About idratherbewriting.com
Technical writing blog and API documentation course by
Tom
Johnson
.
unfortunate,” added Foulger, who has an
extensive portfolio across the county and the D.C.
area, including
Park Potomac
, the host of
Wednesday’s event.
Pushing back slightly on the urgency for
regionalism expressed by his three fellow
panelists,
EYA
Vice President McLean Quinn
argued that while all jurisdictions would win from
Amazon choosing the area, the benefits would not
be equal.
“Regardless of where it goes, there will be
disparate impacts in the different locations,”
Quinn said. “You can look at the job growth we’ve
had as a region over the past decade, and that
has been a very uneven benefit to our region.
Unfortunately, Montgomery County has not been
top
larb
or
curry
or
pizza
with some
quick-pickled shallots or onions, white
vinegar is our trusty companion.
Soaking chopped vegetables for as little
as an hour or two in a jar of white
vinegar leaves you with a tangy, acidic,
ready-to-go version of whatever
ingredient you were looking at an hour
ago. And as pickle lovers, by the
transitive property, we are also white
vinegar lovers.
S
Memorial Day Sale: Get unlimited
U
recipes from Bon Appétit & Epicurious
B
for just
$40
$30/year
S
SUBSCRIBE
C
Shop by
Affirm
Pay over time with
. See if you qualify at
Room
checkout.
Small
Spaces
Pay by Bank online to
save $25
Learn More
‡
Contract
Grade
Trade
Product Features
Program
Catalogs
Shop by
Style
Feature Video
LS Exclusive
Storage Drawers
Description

------------

**ACTIVITY:** Find the string "white" in the data. Report each line it appears in.

**YOUR RESPONSE:**
quick-pickled shallots or onions, white
as an hour or two in a jar of white
transitive property, we are also white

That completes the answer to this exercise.